◆ Supplied records ◆
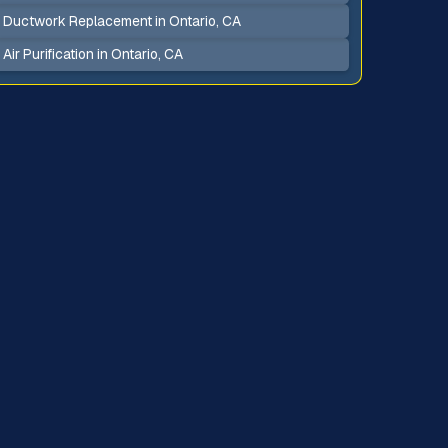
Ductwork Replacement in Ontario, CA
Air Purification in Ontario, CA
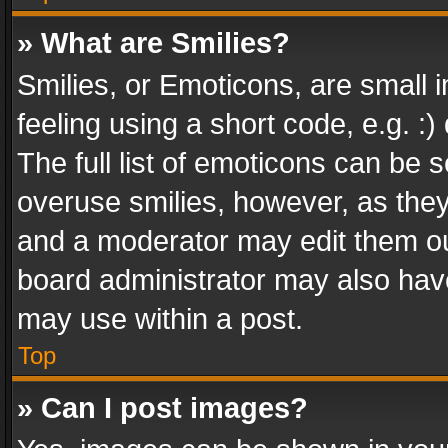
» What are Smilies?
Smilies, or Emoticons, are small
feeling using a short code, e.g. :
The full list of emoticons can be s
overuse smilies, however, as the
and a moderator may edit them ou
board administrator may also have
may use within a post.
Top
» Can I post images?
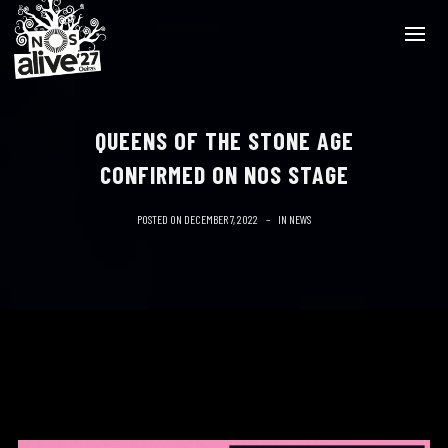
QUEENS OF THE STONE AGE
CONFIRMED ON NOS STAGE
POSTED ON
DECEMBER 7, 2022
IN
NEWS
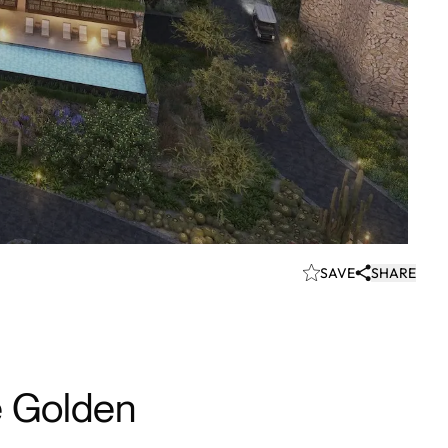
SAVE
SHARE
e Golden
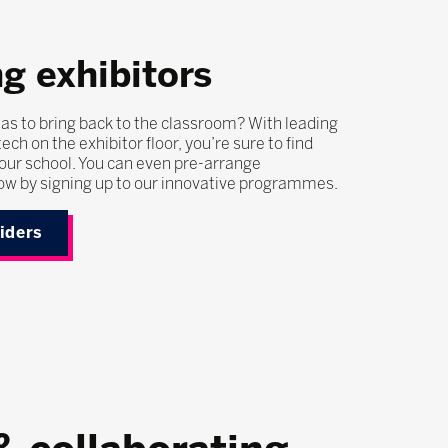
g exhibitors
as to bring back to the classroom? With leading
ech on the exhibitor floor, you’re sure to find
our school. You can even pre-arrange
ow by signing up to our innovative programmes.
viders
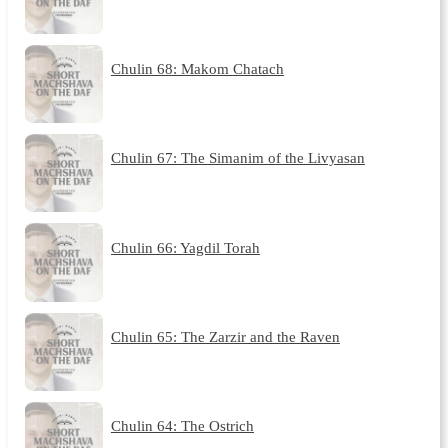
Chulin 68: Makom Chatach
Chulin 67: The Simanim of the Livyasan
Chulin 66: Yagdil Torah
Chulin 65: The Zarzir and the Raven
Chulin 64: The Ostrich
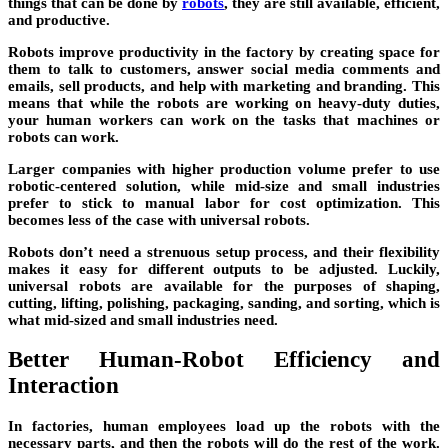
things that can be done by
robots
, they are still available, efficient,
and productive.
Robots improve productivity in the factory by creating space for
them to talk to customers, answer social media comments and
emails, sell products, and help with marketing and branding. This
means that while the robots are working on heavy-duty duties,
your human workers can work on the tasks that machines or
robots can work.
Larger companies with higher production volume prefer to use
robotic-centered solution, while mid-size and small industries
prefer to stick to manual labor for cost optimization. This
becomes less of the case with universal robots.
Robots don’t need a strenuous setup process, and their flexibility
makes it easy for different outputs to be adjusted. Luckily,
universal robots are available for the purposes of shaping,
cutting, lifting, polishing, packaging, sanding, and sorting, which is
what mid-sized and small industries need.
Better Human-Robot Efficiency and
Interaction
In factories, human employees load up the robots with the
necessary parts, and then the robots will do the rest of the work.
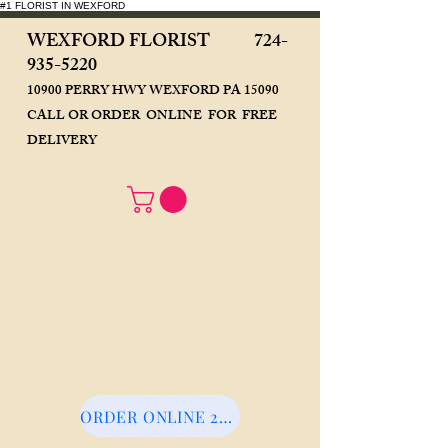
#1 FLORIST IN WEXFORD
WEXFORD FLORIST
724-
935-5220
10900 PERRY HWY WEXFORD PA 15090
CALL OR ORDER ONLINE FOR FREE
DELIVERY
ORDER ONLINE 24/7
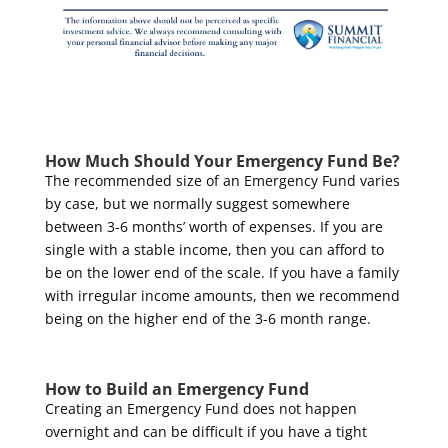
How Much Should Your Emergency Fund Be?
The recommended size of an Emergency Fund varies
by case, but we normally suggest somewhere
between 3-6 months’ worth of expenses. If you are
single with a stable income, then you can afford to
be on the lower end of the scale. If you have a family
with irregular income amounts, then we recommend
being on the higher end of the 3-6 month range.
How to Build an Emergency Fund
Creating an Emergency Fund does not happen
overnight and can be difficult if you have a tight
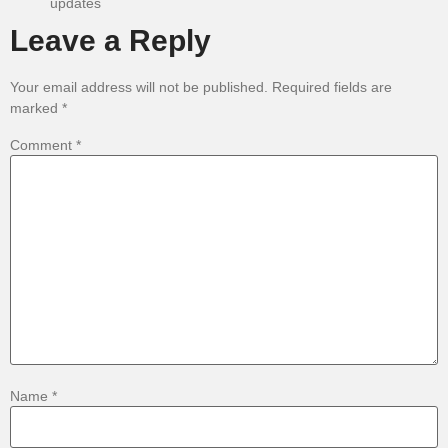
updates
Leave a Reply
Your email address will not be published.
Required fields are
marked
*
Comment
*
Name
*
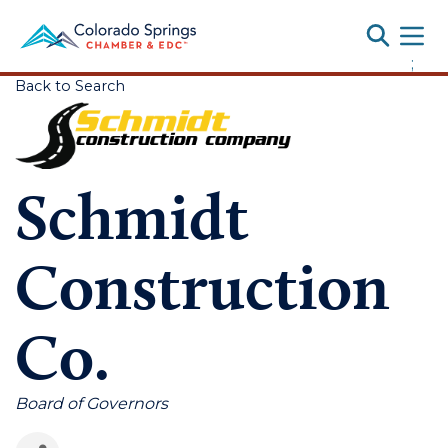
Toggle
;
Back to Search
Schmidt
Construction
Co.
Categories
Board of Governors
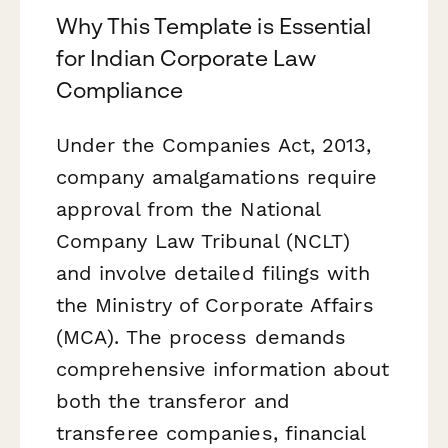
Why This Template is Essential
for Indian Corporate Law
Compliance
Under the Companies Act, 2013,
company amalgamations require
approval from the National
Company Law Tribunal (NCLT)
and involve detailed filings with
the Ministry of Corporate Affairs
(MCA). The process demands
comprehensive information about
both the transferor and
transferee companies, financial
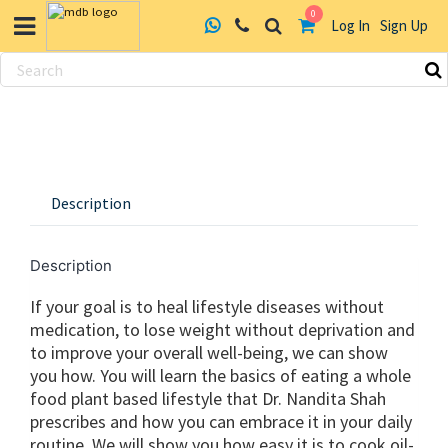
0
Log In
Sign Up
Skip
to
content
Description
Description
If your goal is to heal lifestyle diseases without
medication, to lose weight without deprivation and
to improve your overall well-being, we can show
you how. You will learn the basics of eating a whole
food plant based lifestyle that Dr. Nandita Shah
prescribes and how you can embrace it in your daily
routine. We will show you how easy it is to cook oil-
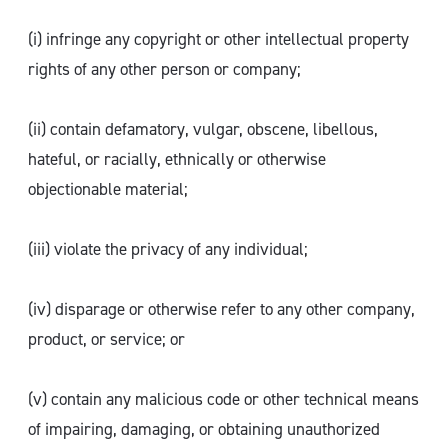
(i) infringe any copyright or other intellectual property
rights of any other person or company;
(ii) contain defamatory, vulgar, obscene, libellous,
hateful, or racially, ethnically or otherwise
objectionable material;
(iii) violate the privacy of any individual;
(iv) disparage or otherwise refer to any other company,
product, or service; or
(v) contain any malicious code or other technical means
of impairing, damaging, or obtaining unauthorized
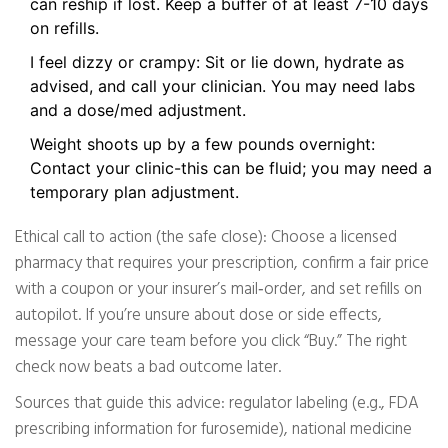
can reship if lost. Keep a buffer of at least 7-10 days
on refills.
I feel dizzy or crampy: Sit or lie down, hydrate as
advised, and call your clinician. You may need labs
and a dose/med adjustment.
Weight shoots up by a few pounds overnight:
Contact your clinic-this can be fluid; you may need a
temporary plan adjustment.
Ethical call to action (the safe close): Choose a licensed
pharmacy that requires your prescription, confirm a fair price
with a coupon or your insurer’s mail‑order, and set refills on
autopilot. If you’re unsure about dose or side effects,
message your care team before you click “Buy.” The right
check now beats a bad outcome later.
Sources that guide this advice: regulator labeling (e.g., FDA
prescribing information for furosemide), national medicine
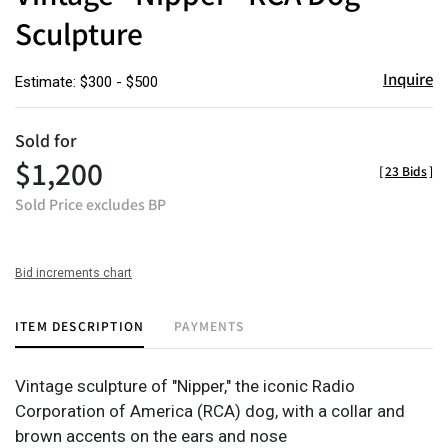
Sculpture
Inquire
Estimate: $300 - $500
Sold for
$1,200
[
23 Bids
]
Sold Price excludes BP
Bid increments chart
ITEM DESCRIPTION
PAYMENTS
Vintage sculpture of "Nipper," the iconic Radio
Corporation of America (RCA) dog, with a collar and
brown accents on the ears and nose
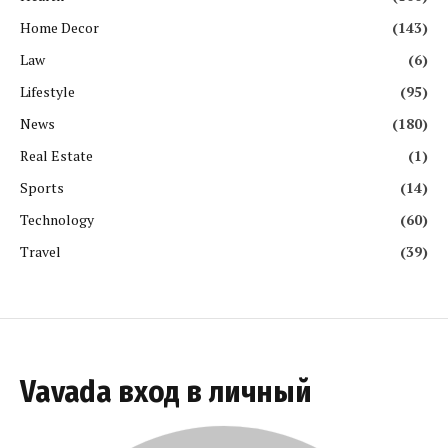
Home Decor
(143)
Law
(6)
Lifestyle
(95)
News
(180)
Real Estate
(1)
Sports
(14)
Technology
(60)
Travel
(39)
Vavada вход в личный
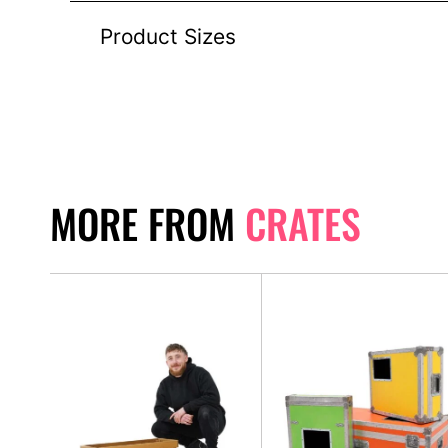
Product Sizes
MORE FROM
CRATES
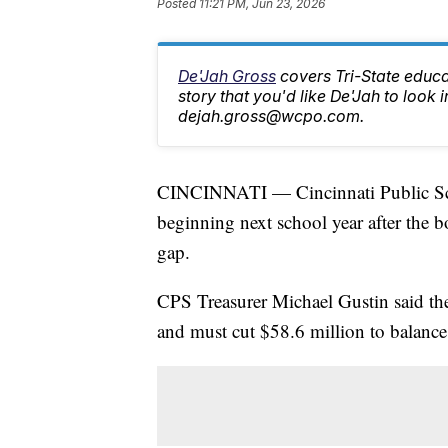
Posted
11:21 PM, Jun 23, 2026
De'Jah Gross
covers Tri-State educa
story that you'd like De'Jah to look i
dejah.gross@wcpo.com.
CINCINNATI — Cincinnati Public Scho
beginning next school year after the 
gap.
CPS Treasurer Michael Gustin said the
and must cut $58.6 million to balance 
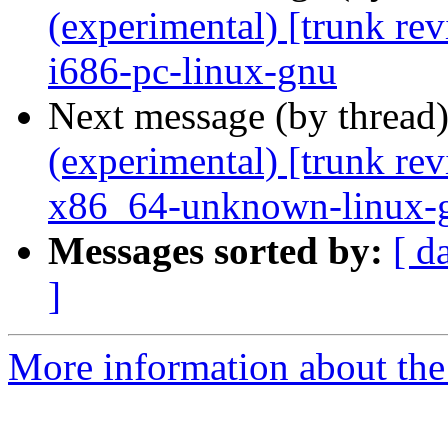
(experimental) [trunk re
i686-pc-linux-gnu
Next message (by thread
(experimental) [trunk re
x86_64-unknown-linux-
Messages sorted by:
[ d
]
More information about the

◆ Exercise requirements ◆
Copy every line of the entries above in which "school" occurs.

◆ Answer section ◆
our school. You can even pre-arrange
beginning next school year after the 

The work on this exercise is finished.